DATA SHOWN START

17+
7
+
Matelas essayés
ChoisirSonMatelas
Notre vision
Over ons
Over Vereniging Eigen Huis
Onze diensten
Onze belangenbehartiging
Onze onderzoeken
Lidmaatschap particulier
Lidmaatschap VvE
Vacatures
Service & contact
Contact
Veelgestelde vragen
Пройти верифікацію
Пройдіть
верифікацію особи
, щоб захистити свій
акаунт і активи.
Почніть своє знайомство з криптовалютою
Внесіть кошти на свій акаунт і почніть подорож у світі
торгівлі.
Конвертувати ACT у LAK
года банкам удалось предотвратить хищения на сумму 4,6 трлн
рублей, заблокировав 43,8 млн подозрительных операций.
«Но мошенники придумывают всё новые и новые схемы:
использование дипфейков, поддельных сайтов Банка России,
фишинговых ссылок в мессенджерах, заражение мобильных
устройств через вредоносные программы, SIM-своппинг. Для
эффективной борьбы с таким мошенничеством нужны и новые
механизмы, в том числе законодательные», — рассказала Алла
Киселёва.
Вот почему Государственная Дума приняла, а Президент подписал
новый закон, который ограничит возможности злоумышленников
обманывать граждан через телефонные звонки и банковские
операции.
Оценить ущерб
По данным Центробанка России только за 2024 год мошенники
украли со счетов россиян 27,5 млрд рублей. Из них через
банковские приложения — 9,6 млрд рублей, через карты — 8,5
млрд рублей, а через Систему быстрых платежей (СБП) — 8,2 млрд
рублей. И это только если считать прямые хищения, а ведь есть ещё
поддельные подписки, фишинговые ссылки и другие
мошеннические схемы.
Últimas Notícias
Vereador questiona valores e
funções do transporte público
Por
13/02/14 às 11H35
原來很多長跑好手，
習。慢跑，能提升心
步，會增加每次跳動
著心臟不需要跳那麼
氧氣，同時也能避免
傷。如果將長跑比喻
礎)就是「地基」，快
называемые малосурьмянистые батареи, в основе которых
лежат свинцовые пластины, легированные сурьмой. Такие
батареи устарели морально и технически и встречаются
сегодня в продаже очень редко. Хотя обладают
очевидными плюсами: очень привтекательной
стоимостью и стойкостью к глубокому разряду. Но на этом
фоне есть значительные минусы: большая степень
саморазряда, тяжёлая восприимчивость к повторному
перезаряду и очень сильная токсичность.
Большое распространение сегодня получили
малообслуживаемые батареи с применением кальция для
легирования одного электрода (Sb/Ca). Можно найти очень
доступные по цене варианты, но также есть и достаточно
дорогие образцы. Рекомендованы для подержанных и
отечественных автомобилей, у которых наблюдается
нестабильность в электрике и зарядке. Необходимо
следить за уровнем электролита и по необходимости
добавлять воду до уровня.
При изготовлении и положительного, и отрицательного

DATA SHOWN END

● PROBLEM DETAILS
All of the records above should be transcribed exactly.

● ANSWER AREA
17+
7
+
Matelas essayés
ChoisirSonMatelas
Notre vision
Over ons
Over Vereniging Eigen Huis
Onze diensten
Onze belangenbehartiging
Onze onderzoeken
Lidmaatschap particulier
Lidmaatschap VvE
Vacatures
Service & contact
Contact
Veelgestelde vragen
Пройти верифікацію
Пройдіть
верифікацію особи
, щоб захистити свій
акаунт і активи.
Почніть своє знайомство з криптовалютою
Внесіть кошти на свій акаунт і почніть подорож у світі
торгівлі.
Конвертувати ACT у LAK
года банкам удалось предотвратить хищения на сумму 4,6 трлн
рублей, заблокировав 43,8 млн подозрительных операций.
«Но мошенники придумывают всё новые и новые схемы:
использование дипфейков, поддельных сайтов Банка России,
фишинговых ссылок в мессенджерах, заражение мобильных
устройств через вредоносные программы, SIM-своппинг. Для
эффективной борьбы с таким мошенничеством нужны и новые
механизмы, в том числе законодательные», — рассказала Алла
Киселёва.
Вот почему Государственная Дума приняла, а Президент подписал
новый закон, который ограничит возможности злоумышленников
обманывать граждан через телефонные звонки и банковские
операции.
Оценить ущерб
По данным Центробанка России только за 2024 год мошенники
украли со счетов россиян 27,5 млрд рублей. Из них через
банковские приложения — 9,6 млрд рублей, через карты — 8,5
млрд рублей, а через Систему быстрых платежей (СБП) — 8,2 млрд
рублей. И это только если считать прямые хищения, а ведь есть ещё
поддельные подписки, фишинговые ссылки и другие
мошеннические схемы.
Últimas Notícias
Vereador questiona valores e
funções do transporte público
Por
13/02/14 às 11H35
原來很多長跑好手，
習。慢跑，能提升心
步，會增加每次跳動
著心臟不需要跳那麼
氧氣，同時也能避免
傷。如果將長跑比喻
礎)就是「地基」，快
называемые малосурьмянистые батареи, в основе которых
лежат свинцовые пластины, легированные сурьмой. Такие
батареи устарели морально и технически и встречаются
сегодня в продаже очень редко. Хотя обладают
очевидными плюсами: очень привтекательной
стоимостью и стойкостью к глубокому разряду. Но на этом
фоне есть значительные минусы: большая степень
саморазряда, тяжёлая восприимчивость к повторному
перезаряду и очень сильная токсичность.
Большое распространение сегодня получили
малообслуживаемые батареи с применением кальция для
легирования одного электрода (Sb/Ca). Можно найти очень
доступные по цене варианты, но также есть и достаточно
дорогие образцы. Рекомендованы для подержанных и
отечественных автомобилей, у которых наблюдается
нестабильность в электрике и зарядке. Необходимо
следить за уровнем электролита и по необходимости
добавлять воду до уровня.
При изготовлении и положительного, и отрицательного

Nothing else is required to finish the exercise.